Hi carl & Si,
Nothing is quicker than 0 ;-)
Actually, there are a couple of ways you can have even less pausing. But first some details about pause and why you might not want it to go faster.
Pause works by calculating a future clock value (which is clock i@+the pause value) and then it waits for clock i@ to exceed it. The wait loop is begin dup clock i@ - 0< until
That's why 0 pause will be faster because it will still wait until the clock has incremented. Of course, if your program has done quite a lot of work before you execute 0 pause then perhaps the clock will increment just as you go into the loop and it'll hardly additionally pause at all.

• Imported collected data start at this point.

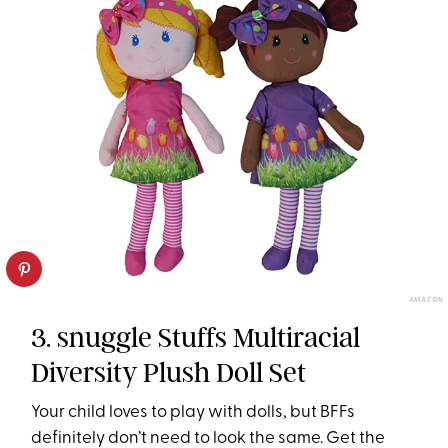
AMAZON
3. snuggle Stuffs Multiracial
Diversity Plush Doll Set
Your child loves to play with dolls, but BFFs
definitely don’t need to look the same. Get the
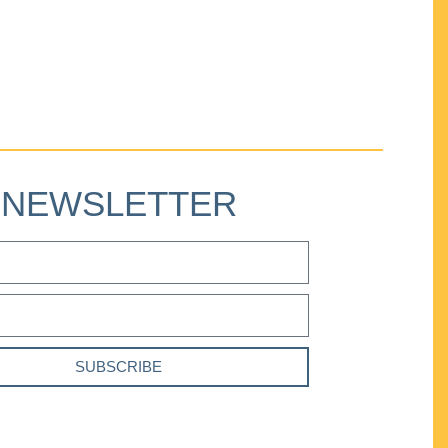
NEWSLETTER
SUBSCRIBE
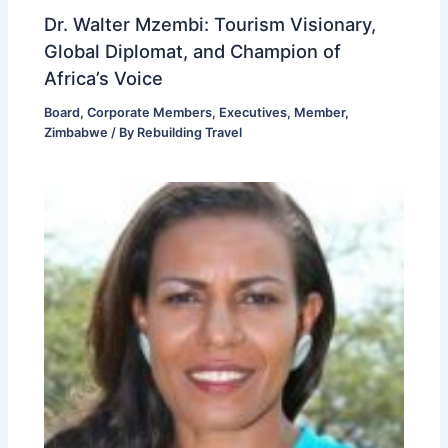
Dr. Walter Mzembi: Tourism Visionary,
Global Diplomat, and Champion of
Africa’s Voice
Board
,
Corporate Members
,
Executives
,
Member
,
Zimbabwe
/ By
Rebuilding Travel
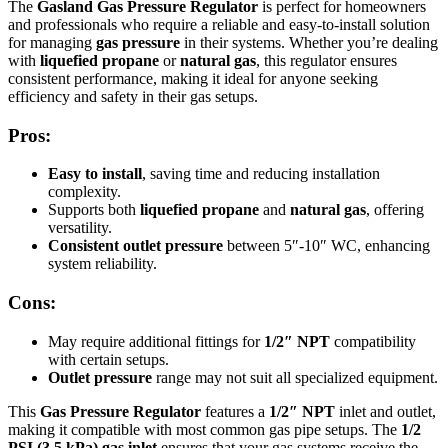
The
Gasland Gas Pressure Regulator
is perfect for homeowners
and professionals who require a reliable and easy-to-install solution
for managing
gas pressure
in their systems. Whether you’re dealing
with
liquefied propane
or
natural gas
, this regulator ensures
consistent performance, making it ideal for anyone seeking
efficiency and safety in their gas setups.
Pros:
Easy to install
, saving time and reducing installation
complexity.
Supports both
liquefied propane
and
natural gas
, offering
versatility.
Consistent outlet pressure
between 5″-10″ WC, enhancing
system reliability.
Cons:
May require additional fittings for
1/2″ NPT
compatibility
with certain setups.
Outlet pressure
range may not suit all specialized equipment.
This
Gas Pressure Regulator
features a
1/2″ NPT
inlet and outlet,
making it compatible with most common gas pipe setups. The
1/2
PSI (3.5 kPa) gas inlet
ensures that your gas systems receive the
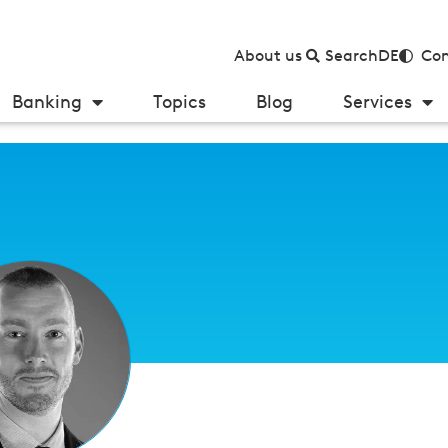
About us
Search
DE
Con
Banking
Topics
Blog
Services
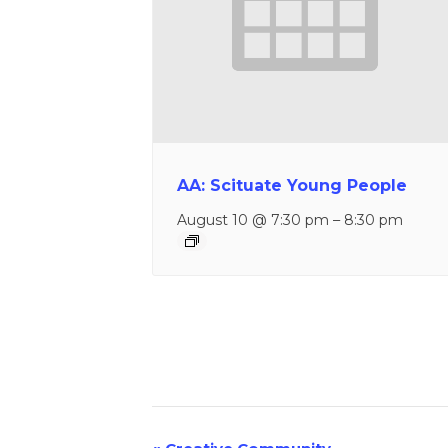
AA: Scituate Young People
August 10 @ 7:30 pm
–
8:30 pm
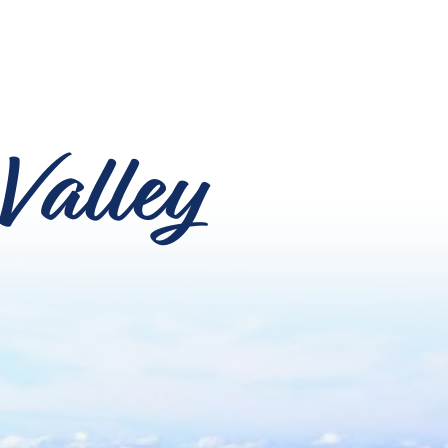
Valley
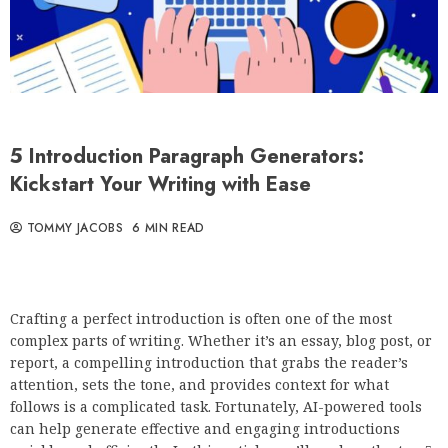
5 Introduction Paragraph Generators:
Kickstart Your Writing with Ease
TOMMY JACOBS
6 MIN READ
Crafting a perfect introduction is often one of the most
complex parts of writing. Whether it’s an essay, blog post, or
report, a compelling introduction that grabs the reader’s
attention, sets the tone, and provides context for what
follows is a complicated task. Fortunately, AI-powered tools
can help generate effective and engaging introductions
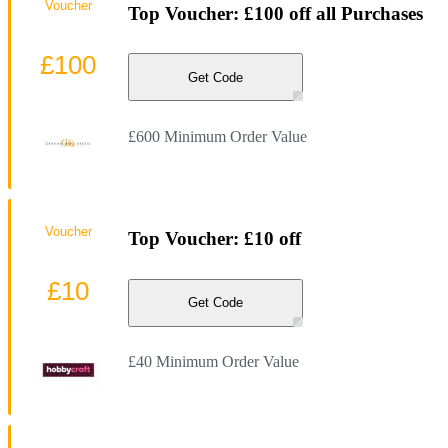
Voucher
Top Voucher: £100 off all Purchases
£100
Get Code
£600 Minimum Order Value
Voucher
Top Voucher: £10 off
£10
Get Code
£40 Minimum Order Value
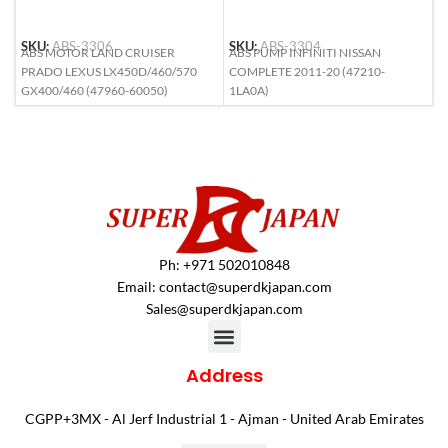
SKU:
ABS-3306
SKU:
ABS-3304
S
ABS MOTOR LAND CRUISER
ABS PUMP INFINITI NISSAN
A
PRADO LEXUS LX450D/460/570
COMPLETE 2011-20 (47210-
C
GX400/460 (47960-60050)
1LA0A)
4
Ph: +971 502010848
Email:
contact@superdkjapan.com
Sales@superdkjapan.com
Address
CGPP+3MX - Al Jerf Industrial 1 - Ajman - United Arab Emirates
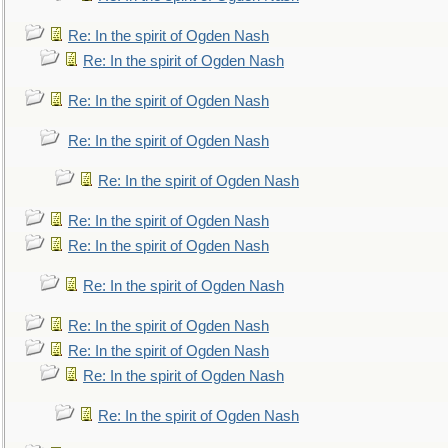
Re: In the spirit of Ogden Nash
Re: In the spirit of Ogden Nash
Re: In the spirit of Ogden Nash
Re: In the spirit of Ogden Nash
Re: In the spirit of Ogden Nash
Re: In the spirit of Ogden Nash
Re: In the spirit of Ogden Nash
Re: In the spirit of Ogden Nash
Re: In the spirit of Ogden Nash
Re: In the spirit of Ogden Nash
Re: In the spirit of Ogden Nash
Re: In the spirit of Ogden Nash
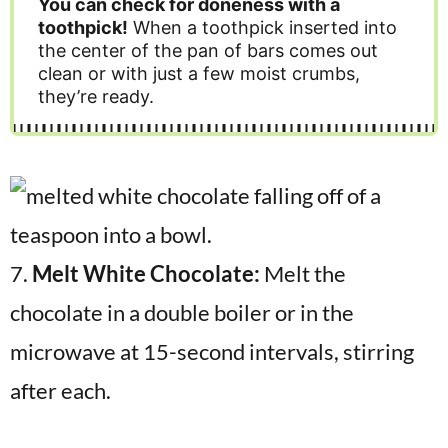
You can check for doneness with a
toothpick!
When a toothpick inserted into
the center of the pan of bars comes out
clean or with just a few moist crumbs,
they’re ready.
7.
Melt White Chocolate:
Melt the
chocolate in a double boiler or in the
microwave at 15-second intervals, stirring
after each.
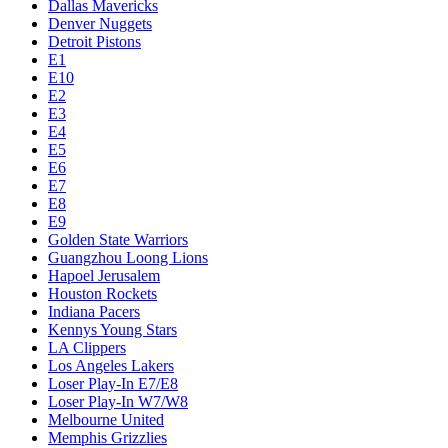
Dallas Mavericks
Denver Nuggets
Detroit Pistons
E1
E10
E2
E3
E4
E5
E6
E7
E8
E9
Golden State Warriors
Guangzhou Loong Lions
Hapoel Jerusalem
Houston Rockets
Indiana Pacers
Kennys Young Stars
LA Clippers
Los Angeles Lakers
Loser Play-In E7/E8
Loser Play-In W7/W8
Melbourne United
Memphis Grizzlies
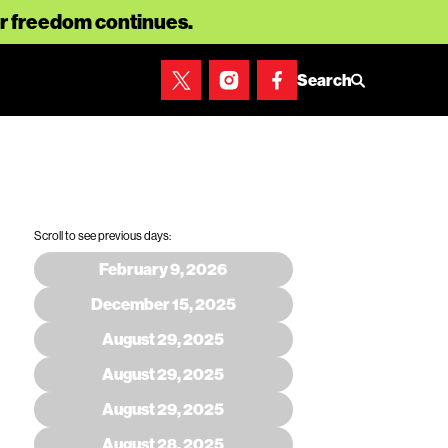
for freedom continues.
Search
Scroll to see previous days:
February 9, 2026
December 15, 2025
August 29, 2025
August 29, 2025
August 29, 2025
August 28, 2025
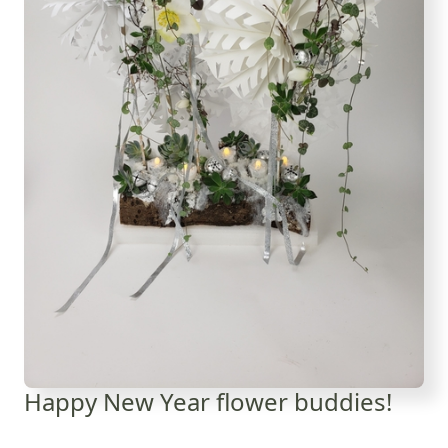
Happy New Year flower buddies!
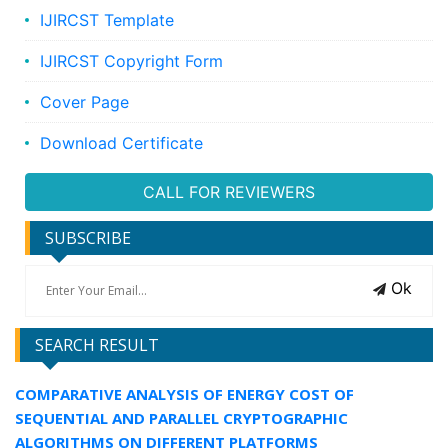
IJIRCST Template
IJIRCST Copyright Form
Cover Page
Download Certificate
CALL FOR REVIEWERS
SUBSCRIBE
Ok
SEARCH RESULT
COMPARATIVE ANALYSIS OF ENERGY COST OF
SEQUENTIAL AND PARALLEL CRYPTOGRAPHIC
ALGORITHMS ON DIFFERENT PLATFORMS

-1 pause won't be faster, because the built-in pause command treats -n pauses as "wait for n frames or until you press a key", so using it will generate erratic pauses. Note: the startup FIGnition logo uses -100 pause so you can cut it short by pressing a key.
One way to generate faster pauses is to use timer1. This runs at 2.5MHz so a pause of 1/100th of a second will be 25000 t1pause. The command to do this would be:
: t1pause tcnt1 i@ + begin dup tcnt1 i@ - 0< until drop ;
I can't remember the address of tcnt1 off-hand but I'll post that in my next message (it's in the atmega168 data sheet from atmel though).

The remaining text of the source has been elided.